## Work request
After finding the line with "رئيس مجلس الإدارة" in the entries below, copy that line and each one after it exactly, through the last line, and omit pictures.

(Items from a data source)
____________________

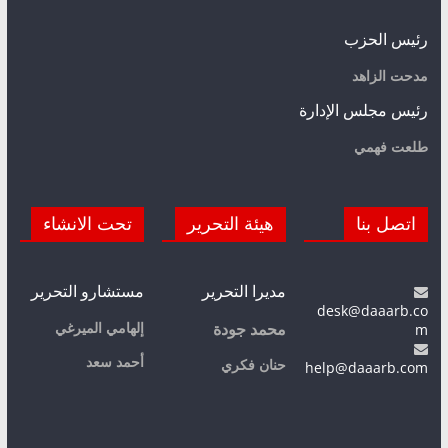
رئيس الحزب
مدحت الزاهد
رئيس مجلس الإدارة
طلعت فهمي
اتصل بنا
هيئة التحرير
تحت الانشاء
مديرا التحرير
مستشارو التحرير
desk@daaarb.co
m
إلهامي الميرغي
محمد جودة
أحمد سعد
حنان فكري
help@daaarb.com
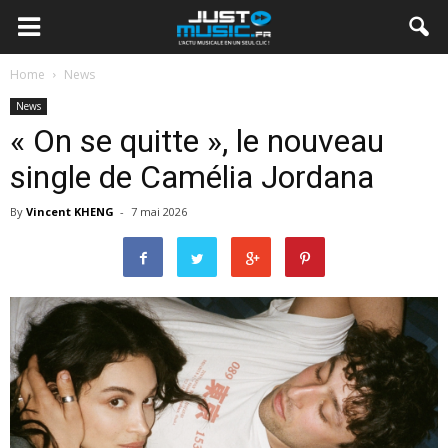
Home
News
News
« On se quitte », le nouveau
single de Camélia Jordana
By
Vincent KHENG
-
7 mai 2026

____________________

## Response to this exercise
رئيس مجلس الإدارة
طلعت فهمي
اتصل بنا
هيئة التحرير
تحت الانشاء
مديرا التحرير
مستشارو التحرير
desk@daaarb.co
m
إلهامي الميرغي
محمد جودة
أحمد سعد
حنان فكري
help@daaarb.com
Home
News
News
« On se quitte », le nouveau
single de Camélia Jordana
By
Vincent KHENG
-
7 mai 2026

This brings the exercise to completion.